**Information**

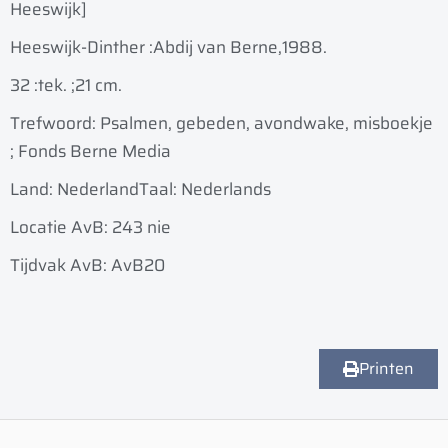
Heeswijk]
Heeswijk-Dinther :
Abdij van Berne,
1988.
32 :
tek. ;
21 cm.
Trefwoord: Psalmen, gebeden, avondwake, misboekje
; Fonds Berne Media
Land: Nederland
Taal: Nederlands
Locatie AvB: 243 nie
Tijdvak AvB: AvB20
Printen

**Goal of the exercise**
Each record must be repeated verbatim, and no picture may appear in the copy.

**Result of this exercise**
Heeswijk]
Heeswijk-Dinther :
Abdij van Berne,
1988.
32 :
tek. ;
21 cm.
Trefwoord: Psalmen, gebeden, avondwake, misboekje
; Fonds Berne Media
Land: Nederland
Taal: Nederlands
Locatie AvB: 243 nie
Tijdvak AvB: AvB20
Printen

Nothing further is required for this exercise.